Dann kannst Du auch den RAM übernehmen und brauchst keinen neuen kaufen. Das Netzteil müsste ausreichen, ist aber ein ziemlich billiges, ein Markennetzteil ist bei gleicher Wattzahl viel effizienter.


----------



## Herbboy (2. Dezember 2013)

ca 40-50€ fürs Netzteil reichen, aber wenn das SuperFlower 2x PCIe-Stecker bietet, dann reicht das. 

Du hast zwar einen "kleineren" Core i5 für den Sockel 1155 in Deinem PC, aber trotzdem ein Vierkerner, auch 8GB RAM sind vorhanden - an sich reicht das als Grundlage. Du könntest da an sich eine AMD R9 280X oder Nvidia GTX 770 einbauen für jeweils ca 250-260€, die sind ca gleichstark und bringen im Vergleich zur 7870 ca. +40%. Mehr ist nicht nötig. Die nächstbessere Grafikkarte kostet dann nochmal ca 70€ mehr, wäre aber derzeit nur als recht laute Version im "Referenz"-Design zu haben (AMD R9 290), und die beiden vorher genannten sind an sich auch schon Top-Karten, die GTX 770 kostete vor nem halben Jahr noch 100€ mehr.

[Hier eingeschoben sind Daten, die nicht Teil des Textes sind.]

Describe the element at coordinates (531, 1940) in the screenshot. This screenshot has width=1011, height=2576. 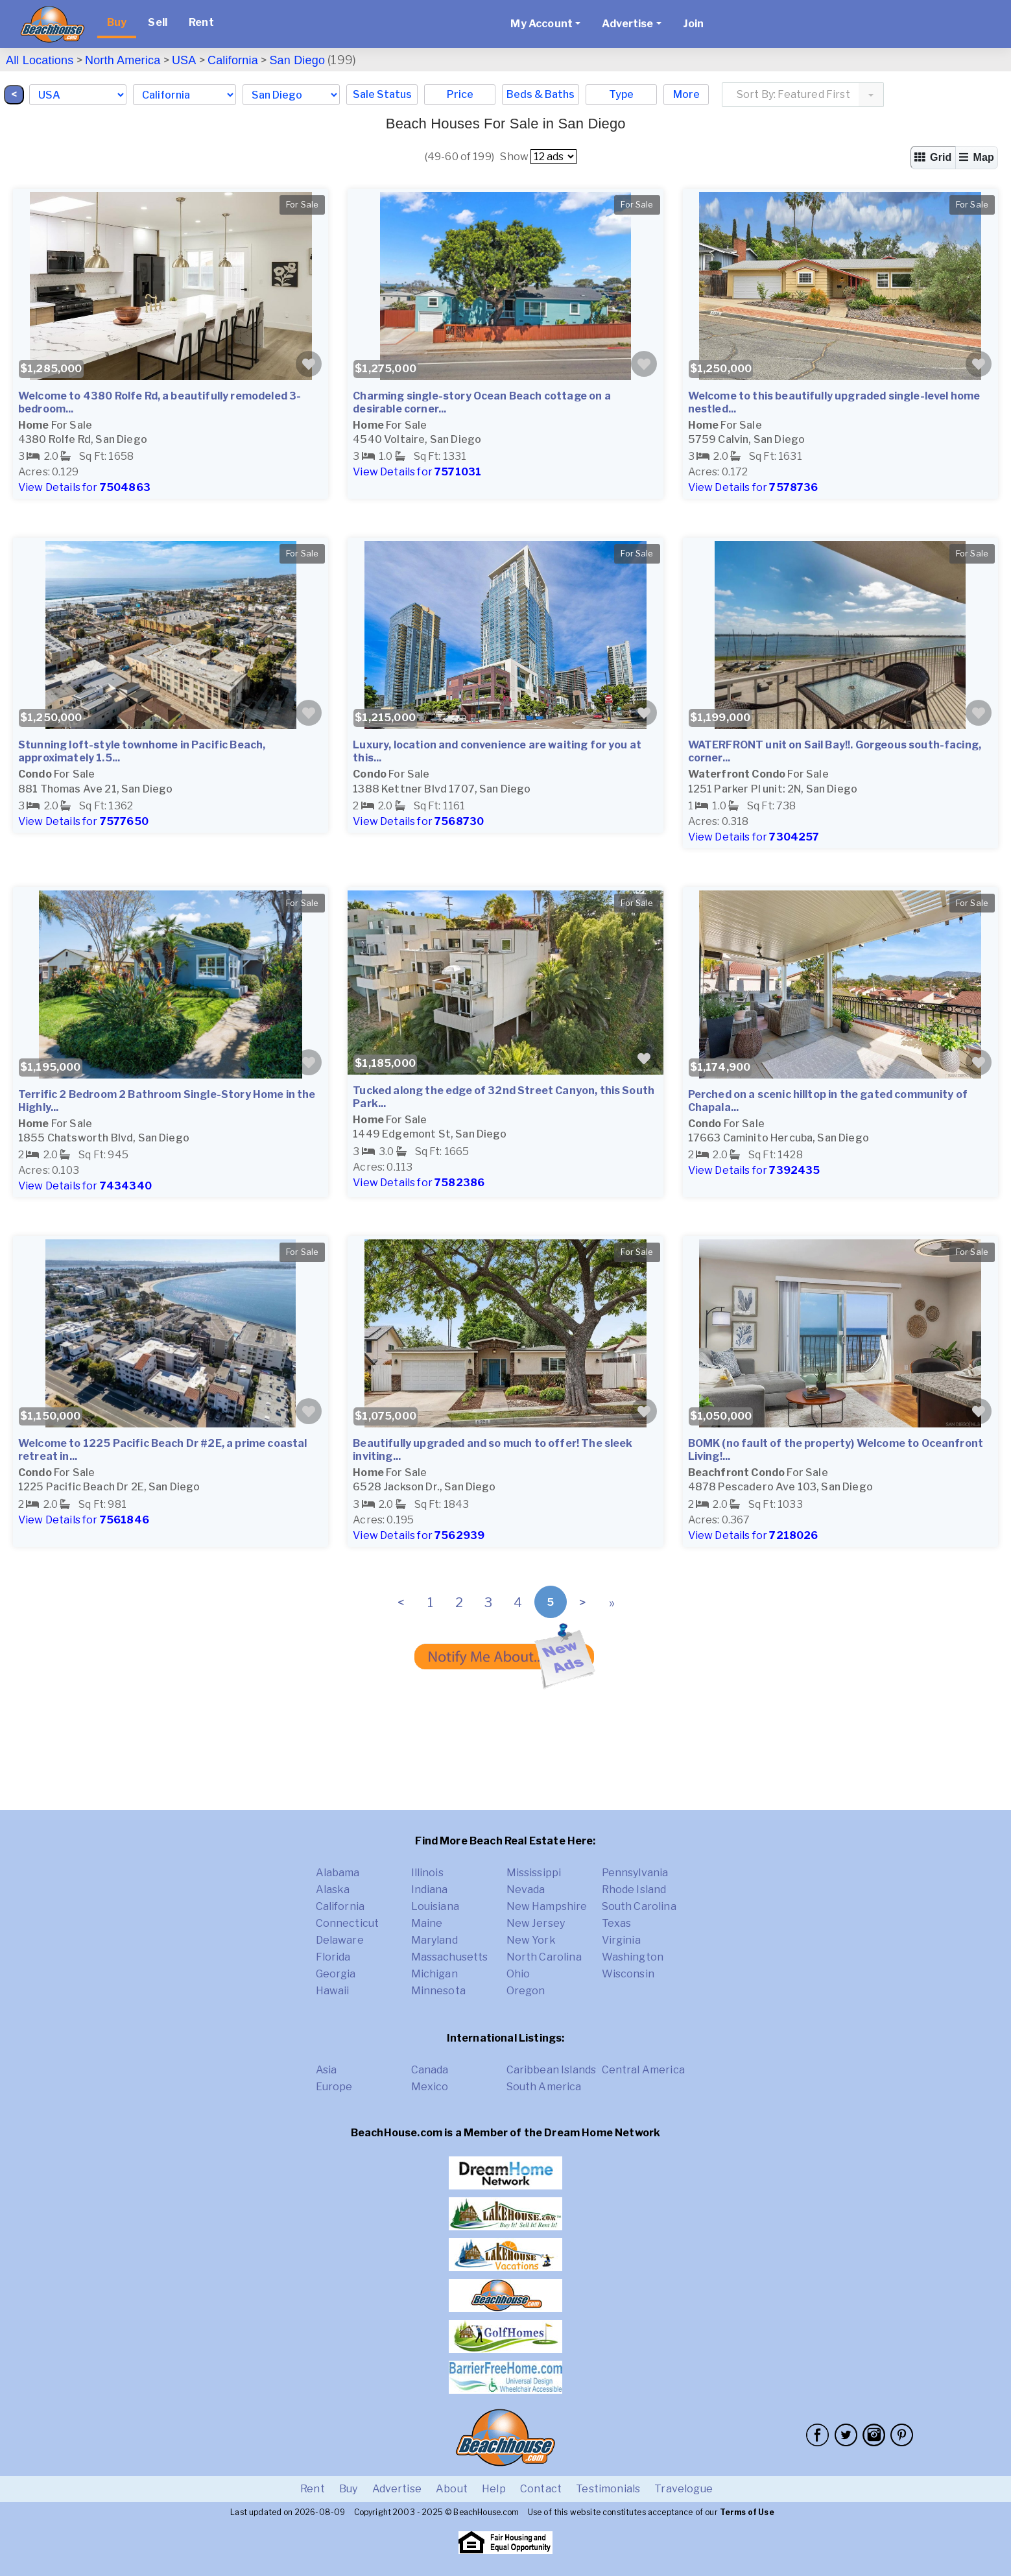 I see `New York` at that location.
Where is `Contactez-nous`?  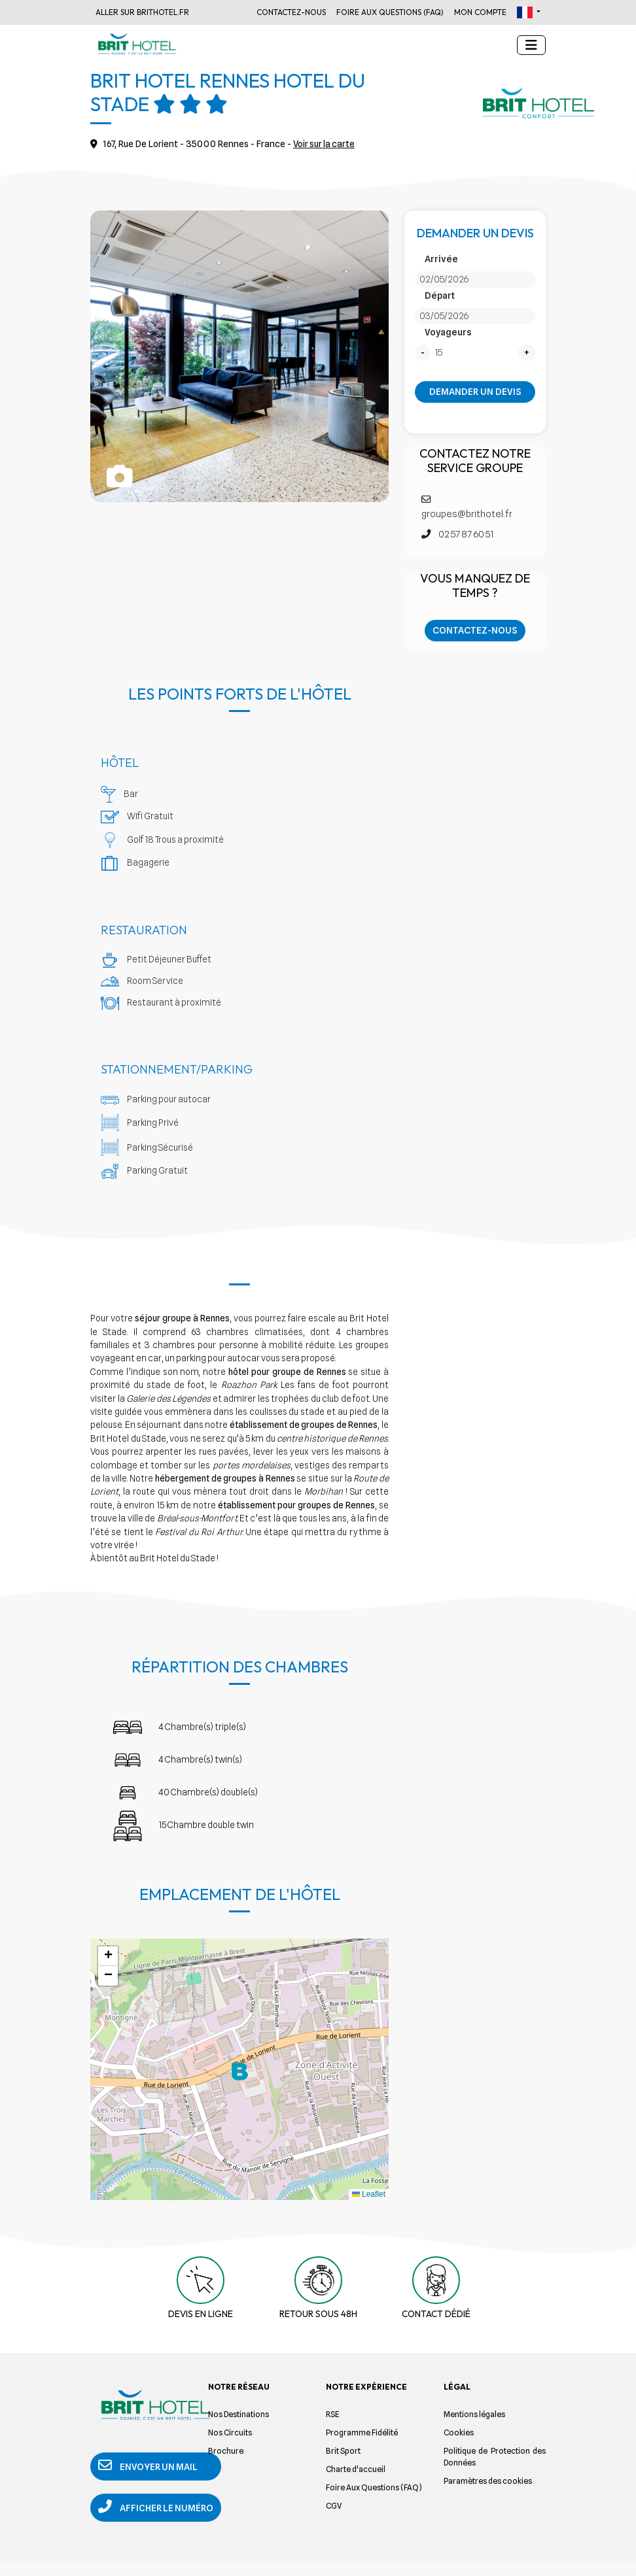 Contactez-nous is located at coordinates (291, 12).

Vlt. gönn Dir für 80€ eine SSD mit 120GB und installlier dann Windows drauf, das beschleunigt den Alltag "gefühlt" um ein Vielfaches, weil eine SSD grad den alltäglichen Kleinkram blitzschnell lädt.

 Aber ne neue CPU, naja... ich glaub das lohnt sich nicht. Wenn, dann muss direkt alles neu, und das ist zu teuer für das zu erwartende Plus


----------



## LordCrash (2. Dezember 2013)

Übertakte deine GPU und evtl. auch deine CPU, da geht noch was. So kannst du noch 10-20% mehr Leistung rausholen.


----------



## peter020688 (2. Dezember 2013)

Wenn ich das jetzt richtig verstanden habe, sollte eine neue Grafikkarte (eine der o.g.) ausreichen um die aktuellen Spiele flüssig spielen zu können?

Soweit ich weiß, benötige ich für die 7870 auch 2 PCI Stecker. Also müsste das passen.

Wie kann ich denn die GPU oder CPU übertakten?


----------



## LordCrash (2. Dezember 2013)

peter020688 schrieb:


> Wenn ich das jetzt richtig verstanden habe, sollte eine neue Grafikkarte (eine der o.g.) ausreichen um die aktuellen Spiele flüssig spielen zu können?
> 
> Soweit ich weiß, benötige ich für die 7870 auch 2 PCI Stecker. Also müsste das passen.
> 
> Wie kann ich denn die GPU oder CPU übertakten?



Die HD 7870 reicht für alle aktuellen Spiele aus, wenn man nicht jedes Spiel auf Ultrasettings bei 40 FPS+ spielen will oder mit höherer Auflösung als FullHD.

Übertakten kannst du deine GPU im Cataylst Treiber selbst (Overdrive). Die CPU muss man im Bios übertakten, zumindest der Turbotakt von 3,2Ghz sollte auf alle vier Kerne dauerhaft drin sein. Anleitungen dazu findest du genug im Internet, einfach Google bemühen oder bei PC Games Hardware suchen.


----------